1 May 2023

Let me very tentatively ...

 ... run this past you. A doctrinal matter. 

The solemnity of S Joseph Opificis instituted under the Venerable Pius XII seems to point in the direction of an exaltation of 'Labour'. But how biblical is the concept of the Dignity of Labour???

According to Genesis, Labour is a consequence of the Fall. God situated humankind in a 'Paradisus voluptatis', a description taken up in the Liturgical Responsorium. But through his disobedience, Man was ejected from Paradise and told that the very Earth is "maledicta in opere tuo". To give credit to the liturgical functionaries responsible for the Breviary propers issued at that time, we should remember that, for lectio iii at Mattins, they did include Genesis 3:17-19 & 23-24.

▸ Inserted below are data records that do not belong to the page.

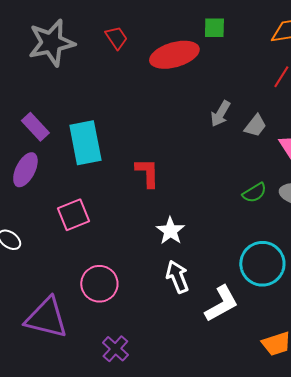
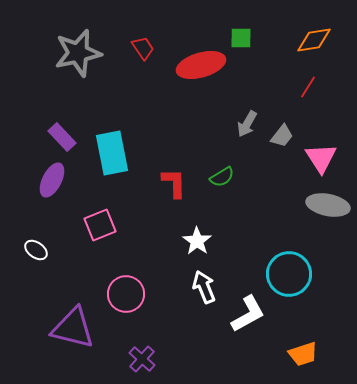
green semicircle: (254, 193) -> (222, 177), moved

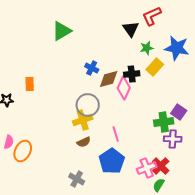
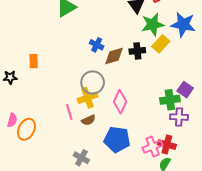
green star: (147, 48) -> (153, 24), size x1.6
pink diamond: (124, 88) -> (120, 102), moved
pink line: (116, 134) -> (69, 112), moved
blue pentagon: (112, 161) -> (117, 139), turned -30
red cross: (161, 166) -> (167, 145), turned -30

But I do not detect a full integration of this biblical structure into most of the propers. The middle nocturn, taken ex actis Pii pp. xii, lays emphasis on the pope's determination to remove odia ac jurgia and encourage civium pax by tweaking the Calendar.

The strategy appears to be: steal Mayday from the Marxists by exalting 'Labour' ("... labor nobilitatur atque evehitur"). In the last resort, this seems more like an echo of the politics of Pacelli and Spellman and the Cold War; of Will Italy Go Commie more than of theological rigor. Indeed, the theology of Genesis 3, considered in itself, might have suggested a penitential trajectory more proper to Lent than to Eastertide (May 1 must perforce come within that window which is in every year unavoidably Paschal). Perhaps this perception was in the mind of the hymnographus Evaristus D'Anversa who, in his hymn for May 1, wrote "victus cibique copiam/mensuret una parcitas".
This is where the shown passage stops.